*Given information:*
_____
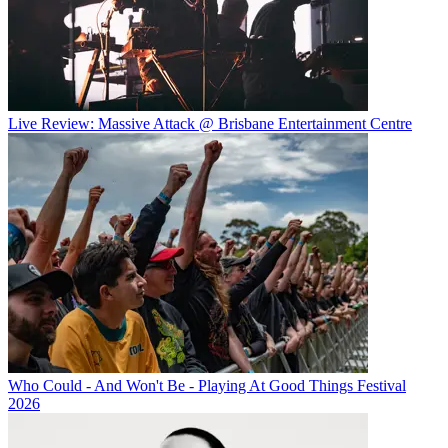
Live Review: Massive Attack @ Brisbane Entertainment Centre
Who Could - And Won't Be - Playing At Good Things Festival
2026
_____
*Required work:*
The images are to be left out; every line above should be set down exactly.

*Output:*
Live Review: Massive Attack @ Brisbane Entertainment Centre
Who Could - And Won't Be - Playing At Good Things Festival
2026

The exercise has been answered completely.